| Aim of the task |
Give back every record exactly, images excluded.

....

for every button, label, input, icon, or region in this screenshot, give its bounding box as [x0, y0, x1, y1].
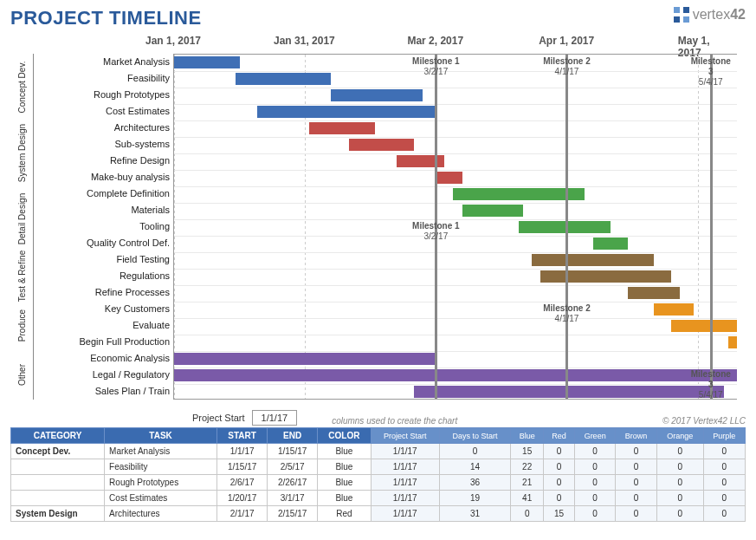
table-header: COLOR	[318, 428, 372, 444]
gantt-bar	[654, 303, 693, 316]
table-header: Blue	[511, 428, 544, 444]
group-label: Produce	[10, 301, 35, 350]
gantt-bar	[453, 188, 584, 200]
task-label: Regulations	[40, 268, 170, 284]
task-label: Architectures	[40, 120, 170, 136]
gantt-bar	[309, 122, 375, 134]
table-header: Green	[575, 428, 616, 444]
table-header: Brown	[616, 428, 657, 444]
task-label: Tooling	[40, 218, 170, 235]
gantt-bar	[174, 369, 737, 381]
group-label: Concept Dev.	[10, 54, 35, 120]
axis-tick: Mar 2, 2017	[407, 35, 463, 47]
table-header: Red	[544, 428, 575, 444]
task-label: Materials	[40, 202, 170, 218]
group-label: Detail Design	[10, 185, 35, 251]
milestone-label: Milestone 24/1/17	[543, 56, 590, 77]
task-label: Sub-systems	[40, 136, 170, 153]
gantt-bar	[236, 73, 332, 85]
axis-tick: Apr 1, 2017	[539, 35, 594, 47]
table-header: Purple	[703, 428, 745, 444]
milestone-label: Milestone 35/4/17	[691, 369, 731, 400]
milestone-label: Milestone 13/2/17	[412, 221, 459, 242]
gantt-bar	[462, 205, 524, 217]
gantt-bar	[540, 270, 671, 283]
task-label: Quality Control Def.	[40, 235, 170, 251]
group-label: System Design	[10, 120, 35, 185]
task-label: Make-buy analysis	[40, 169, 170, 185]
table-header: Days to Start	[439, 428, 510, 444]
task-label: Refine Processes	[40, 284, 170, 301]
milestone-label: Milestone 35/4/17	[691, 56, 731, 88]
task-label: Economic Analysis	[40, 350, 170, 367]
gantt-bar	[436, 172, 462, 184]
milestone-line	[565, 55, 568, 399]
gantt-bar	[519, 221, 611, 233]
page-title: PROJECT TIMELINE	[10, 7, 202, 29]
table-row: Feasibility1/15/172/5/17Blue1/1/17142200…	[11, 459, 746, 475]
data-table: CATEGORYTASKSTARTENDCOLORProject StartDa…	[10, 427, 746, 522]
task-label: Evaluate	[40, 317, 170, 334]
group-label: Other	[10, 350, 35, 400]
axis-tick: Jan 31, 2017	[274, 35, 335, 47]
gantt-bar	[593, 237, 628, 250]
gantt-chart: Jan 1, 2017Jan 31, 2017Mar 2, 2017Apr 1,…	[10, 35, 746, 407]
table-row: Rough Prototypes2/6/172/26/17Blue1/1/173…	[11, 475, 746, 491]
table-row: Concept Dev.Market Analysis1/1/171/15/17…	[11, 444, 746, 459]
gantt-bar	[671, 320, 737, 332]
columns-note: columns used to create the chart	[332, 416, 457, 426]
task-label: Feasibility	[40, 70, 170, 87]
task-label: Cost Estimates	[40, 103, 170, 120]
gantt-bar	[174, 353, 436, 365]
group-label: Test & Refine	[10, 251, 35, 301]
project-start-label: Project Start	[192, 413, 252, 423]
vertex42-logo: vertex42	[674, 7, 746, 23]
task-label: Refine Design	[40, 153, 170, 169]
table-row: System DesignArchitectures2/1/172/15/17R…	[11, 506, 746, 522]
task-label: Field Testing	[40, 251, 170, 268]
gantt-bar	[331, 89, 423, 101]
milestone-label: Milestone 13/2/17	[412, 56, 459, 77]
milestone-label: Milestone 24/1/17	[543, 303, 590, 324]
gantt-bar	[532, 254, 654, 266]
task-label: Rough Prototypes	[40, 87, 170, 103]
table-header: CATEGORY	[11, 428, 105, 444]
task-label: Legal / Regulatory	[40, 367, 170, 383]
gantt-bar	[628, 287, 680, 299]
table-header: Orange	[656, 428, 703, 444]
table-header: START	[217, 428, 268, 444]
gantt-bar	[257, 106, 436, 118]
table-header: TASK	[105, 428, 217, 444]
axis-tick: Jan 1, 2017	[145, 35, 201, 47]
task-label: Begin Full Production	[40, 334, 170, 350]
copyright: © 2017 Vertex42 LLC	[662, 416, 746, 426]
table-header: Project Start	[371, 428, 439, 444]
gantt-bar	[414, 386, 724, 398]
task-label: Key Customers	[40, 301, 170, 317]
gantt-bar	[349, 139, 415, 151]
milestone-line	[710, 55, 713, 399]
gantt-bar	[728, 336, 737, 348]
table-header: END	[268, 428, 318, 444]
task-label: Complete Definition	[40, 185, 170, 202]
gantt-bar	[174, 56, 240, 68]
logo-icon	[674, 7, 689, 23]
task-label: Market Analysis	[40, 54, 170, 70]
table-row: Cost Estimates1/20/173/1/17Blue1/1/17194…	[11, 491, 746, 506]
task-label: Sales Plan / Train	[40, 383, 170, 400]
project-start-value: 1/1/17	[252, 410, 298, 426]
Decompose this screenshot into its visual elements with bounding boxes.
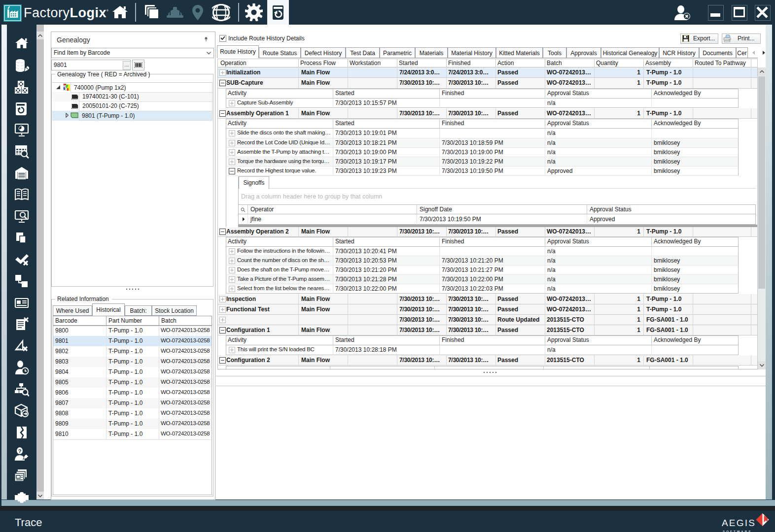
svg-text:?: ? (18, 448, 22, 454)
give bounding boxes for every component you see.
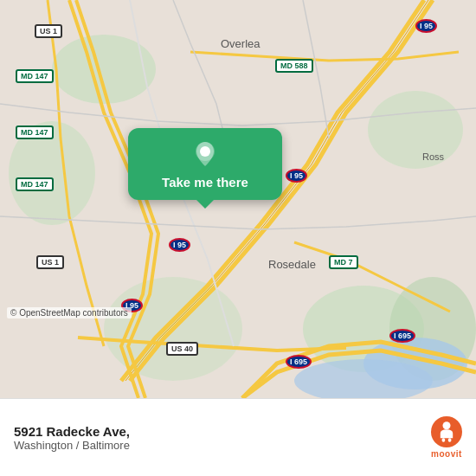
- svg-point-3: [368, 91, 463, 169]
- moovit-logo: moovit: [431, 416, 462, 459]
- svg-rect-19: [448, 438, 452, 442]
- take-me-there-button[interactable]: Take me there: [128, 128, 282, 200]
- road-badge-us40: US 40: [166, 342, 198, 356]
- moovit-label: moovit: [431, 449, 462, 459]
- svg-text:Ross: Ross: [422, 151, 445, 162]
- road-badge-md147-3: MD 147: [16, 177, 54, 191]
- road-badge-i95-top: I 95: [415, 19, 437, 33]
- svg-text:Rosedale: Rosedale: [268, 258, 316, 271]
- road-badge-us1-top: US 1: [35, 24, 62, 38]
- svg-rect-18: [442, 438, 446, 442]
- road-badge-i695-2: I 695: [286, 355, 312, 369]
- road-badge-md588: MD 588: [275, 59, 313, 73]
- map-container: Overlea Rosedale Ross US 1MD 147MD 147MD…: [0, 0, 476, 398]
- road-badge-md147-2: MD 147: [16, 125, 54, 139]
- road-badge-md147-1: MD 147: [16, 69, 54, 83]
- road-badge-i95-2: I 95: [169, 238, 190, 252]
- location-pin-icon: [191, 140, 219, 168]
- city-text: Washington / Baltimore: [14, 439, 421, 452]
- copyright-text: © OpenStreetMap contributors: [7, 307, 132, 318]
- address-block: 5921 Radecke Ave, Washington / Baltimore: [14, 424, 421, 452]
- svg-point-15: [201, 147, 209, 156]
- svg-point-17: [443, 421, 451, 429]
- moovit-icon-svg: [431, 416, 462, 447]
- road-badge-md7: MD 7: [329, 255, 358, 269]
- svg-text:Overlea: Overlea: [221, 37, 261, 50]
- popup-button-label: Take me there: [162, 175, 248, 190]
- road-badge-i95-1: I 95: [286, 169, 307, 183]
- road-badge-us1-low: US 1: [36, 255, 64, 269]
- address-text: 5921 Radecke Ave,: [14, 424, 421, 439]
- info-bar: 5921 Radecke Ave, Washington / Baltimore…: [0, 398, 476, 476]
- road-badge-i695-1: I 695: [389, 329, 415, 343]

....

| Response to the task |
for every button, label, input, icon, or region in this screenshot, give its bounding box as [x0, y0, x1, y1].
table-header: COLOR	[318, 428, 372, 444]
gantt-bar	[654, 303, 693, 316]
table-header: Blue	[511, 428, 544, 444]
group-label: Produce	[10, 301, 35, 350]
gantt-bar	[453, 188, 584, 200]
task-label: Regulations	[40, 268, 170, 284]
task-label: Architectures	[40, 120, 170, 136]
gantt-bar	[309, 122, 375, 134]
table-header: Green	[575, 428, 616, 444]
table-header: Brown	[616, 428, 657, 444]
task-label: Tooling	[40, 218, 170, 235]
gantt-bar	[174, 369, 737, 381]
group-label: Concept Dev.	[10, 54, 35, 120]
axis-tick: Mar 2, 2017	[407, 35, 463, 47]
table-header: Red	[544, 428, 575, 444]
task-label: Materials	[40, 202, 170, 218]
group-label: Detail Design	[10, 185, 35, 251]
milestone-label: Milestone 24/1/17	[543, 56, 590, 77]
task-label: Sub-systems	[40, 136, 170, 153]
gantt-bar	[236, 73, 332, 85]
axis-tick: Apr 1, 2017	[539, 35, 594, 47]
table-header: Purple	[703, 428, 745, 444]
milestone-label: Milestone 35/4/17	[691, 369, 731, 400]
milestone-label: Milestone 13/2/17	[412, 221, 459, 242]
gantt-bar	[462, 205, 524, 217]
gantt-bar	[540, 270, 671, 283]
task-label: Quality Control Def.	[40, 235, 170, 251]
group-label: System Design	[10, 120, 35, 185]
task-label: Make-buy analysis	[40, 169, 170, 185]
table-header: Days to Start	[439, 428, 510, 444]
task-label: Refine Processes	[40, 284, 170, 301]
milestone-label: Milestone 35/4/17	[691, 56, 731, 88]
task-label: Economic Analysis	[40, 350, 170, 367]
gantt-bar	[436, 172, 462, 184]
milestone-line	[565, 55, 568, 399]
gantt-bar	[519, 221, 611, 233]
page-title: PROJECT TIMELINE	[10, 7, 202, 29]
table-row: Feasibility1/15/172/5/17Blue1/1/17142200…	[11, 459, 746, 475]
data-table: CATEGORYTASKSTARTENDCOLORProject StartDa…	[10, 427, 746, 522]
task-label: Evaluate	[40, 317, 170, 334]
group-label: Other	[10, 350, 35, 400]
axis-tick: Jan 31, 2017	[274, 35, 335, 47]
gantt-bar	[593, 237, 628, 250]
gantt-chart: Jan 1, 2017Jan 31, 2017Mar 2, 2017Apr 1,…	[10, 35, 746, 407]
table-row: Rough Prototypes2/6/172/26/17Blue1/1/173…	[11, 475, 746, 491]
table-row: Concept Dev.Market Analysis1/1/171/15/17…	[11, 444, 746, 459]
gantt-bar	[671, 320, 737, 332]
columns-note: columns used to create the chart	[332, 416, 457, 426]
task-label: Feasibility	[40, 70, 170, 87]
task-label: Cost Estimates	[40, 103, 170, 120]
gantt-bar	[174, 353, 436, 365]
group-label: Test & Refine	[10, 251, 35, 301]
project-start-label: Project Start	[192, 413, 252, 423]
vertex42-logo: vertex42	[674, 7, 746, 23]
task-label: Refine Design	[40, 153, 170, 169]
table-row: System DesignArchitectures2/1/172/15/17R…	[11, 506, 746, 522]
task-label: Field Testing	[40, 251, 170, 268]
gantt-bar	[331, 89, 423, 101]
milestone-label: Milestone 13/2/17	[412, 56, 459, 77]
milestone-label: Milestone 24/1/17	[543, 303, 590, 324]
gantt-bar	[532, 254, 654, 266]
task-label: Rough Prototypes	[40, 87, 170, 103]
table-header: CATEGORY	[11, 428, 105, 444]
task-label: Legal / Regulatory	[40, 367, 170, 383]
gantt-bar	[628, 287, 680, 299]
table-header: Orange	[656, 428, 703, 444]
table-header: START	[217, 428, 268, 444]
gantt-bar	[257, 106, 436, 118]
table-header: TASK	[105, 428, 217, 444]
axis-tick: Jan 1, 2017	[145, 35, 201, 47]
task-label: Begin Full Production	[40, 334, 170, 350]
copyright: © 2017 Vertex42 LLC	[662, 416, 746, 426]
table-header: Project Start	[371, 428, 439, 444]
gantt-bar	[414, 386, 724, 398]
task-label: Key Customers	[40, 301, 170, 317]
gantt-bar	[349, 139, 415, 151]
milestone-line	[710, 55, 713, 399]
gantt-bar	[728, 336, 737, 348]
table-header: END	[268, 428, 318, 444]
task-label: Complete Definition	[40, 185, 170, 202]
gantt-bar	[174, 56, 240, 68]
logo-icon	[674, 7, 689, 23]
task-label: Market Analysis	[40, 54, 170, 70]
table-row: Cost Estimates1/20/173/1/17Blue1/1/17194…	[11, 491, 746, 506]
task-label: Sales Plan / Train	[40, 383, 170, 400]
project-start-value: 1/1/17	[252, 410, 298, 426]
Decompose this screenshot into its visual elements with bounding boxes.
svg-text:?: ? (18, 448, 22, 454)
give bounding boxes for every component you see.
- svg-point-3: [368, 91, 463, 169]
- moovit-logo: moovit: [431, 416, 462, 459]
- svg-rect-19: [448, 438, 452, 442]
- take-me-there-button[interactable]: Take me there: [128, 128, 282, 200]
- road-badge-us40: US 40: [166, 342, 198, 356]
- moovit-label: moovit: [431, 449, 462, 459]
- svg-text:Ross: Ross: [422, 151, 445, 162]
- road-badge-md147-3: MD 147: [16, 177, 54, 191]
- road-badge-i95-top: I 95: [415, 19, 437, 33]
- svg-text:Rosedale: Rosedale: [268, 258, 316, 271]
- road-badge-us1-top: US 1: [35, 24, 62, 38]
- svg-rect-18: [442, 438, 446, 442]
- road-badge-i695-2: I 695: [286, 355, 312, 369]
- road-badge-md588: MD 588: [275, 59, 313, 73]
- map-container: Overlea Rosedale Ross US 1MD 147MD 147MD…: [0, 0, 476, 398]
- road-badge-md147-2: MD 147: [16, 125, 54, 139]
- road-badge-md147-1: MD 147: [16, 69, 54, 83]
- road-badge-i95-2: I 95: [169, 238, 190, 252]
- location-pin-icon: [191, 140, 219, 168]
- city-text: Washington / Baltimore: [14, 439, 421, 452]
- copyright-text: © OpenStreetMap contributors: [7, 307, 132, 318]
- address-block: 5921 Radecke Ave, Washington / Baltimore: [14, 424, 421, 452]
- svg-point-15: [201, 147, 209, 156]
- svg-point-17: [443, 421, 451, 429]
- moovit-icon-svg: [431, 416, 462, 447]
- road-badge-md7: MD 7: [329, 255, 358, 269]
- svg-text:Overlea: Overlea: [221, 37, 261, 50]
- popup-button-label: Take me there: [162, 175, 248, 190]
- road-badge-i95-1: I 95: [286, 169, 307, 183]
- road-badge-us1-low: US 1: [36, 255, 64, 269]
- address-text: 5921 Radecke Ave,: [14, 424, 421, 439]
- info-bar: 5921 Radecke Ave, Washington / Baltimore…: [0, 398, 476, 476]
- road-badge-i695-1: I 695: [389, 329, 415, 343]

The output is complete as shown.